* [Task details]:
For the entries below, the expected answer is the line with "TEKNISKA SPECIFIKATIONER", the line with "ns can better", and every line between them, exactly as written, and nothing more.

* [Extracted entries]:
- - - - - - -
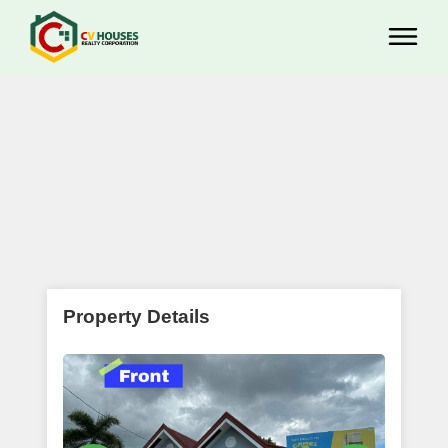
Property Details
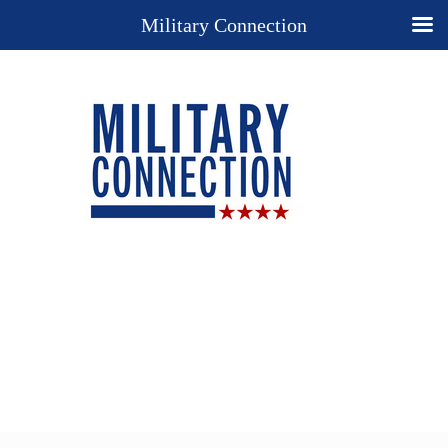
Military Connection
- - - - - - -
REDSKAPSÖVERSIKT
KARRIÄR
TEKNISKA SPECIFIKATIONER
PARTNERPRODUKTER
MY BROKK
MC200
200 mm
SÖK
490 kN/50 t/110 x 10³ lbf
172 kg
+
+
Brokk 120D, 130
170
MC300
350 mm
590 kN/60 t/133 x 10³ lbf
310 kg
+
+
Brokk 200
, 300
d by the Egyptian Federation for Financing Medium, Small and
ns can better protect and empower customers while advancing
- - - - - - -
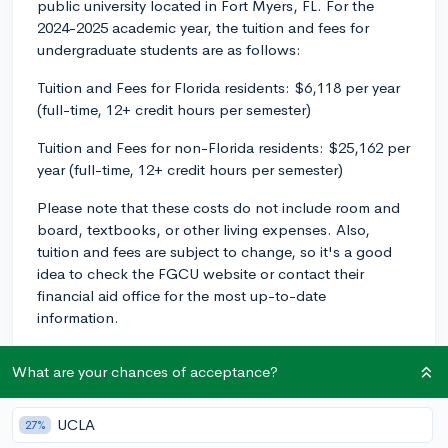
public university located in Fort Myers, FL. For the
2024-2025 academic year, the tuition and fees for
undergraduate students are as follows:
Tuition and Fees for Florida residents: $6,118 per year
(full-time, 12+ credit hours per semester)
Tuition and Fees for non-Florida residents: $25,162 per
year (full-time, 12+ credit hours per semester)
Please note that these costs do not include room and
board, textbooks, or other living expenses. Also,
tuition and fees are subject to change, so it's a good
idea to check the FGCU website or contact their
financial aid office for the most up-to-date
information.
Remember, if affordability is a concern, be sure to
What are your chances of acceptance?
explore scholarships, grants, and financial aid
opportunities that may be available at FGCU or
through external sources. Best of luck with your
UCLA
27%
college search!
- - - - - - -
* [Exercise output]:
TEKNISKA SPECIFIKATIONER
PARTNERPRODUKTER
MY BROKK
MC200
200 mm
SÖK
490 kN/50 t/110 x 10³ lbf
172 kg
+
+
Brokk 120D, 130
170
MC300
350 mm
590 kN/60 t/133 x 10³ lbf
310 kg
+
+
Brokk 200
, 300
d by the Egyptian Federation for Financing Medium, Small and
ns can better protect and empower customers while advancing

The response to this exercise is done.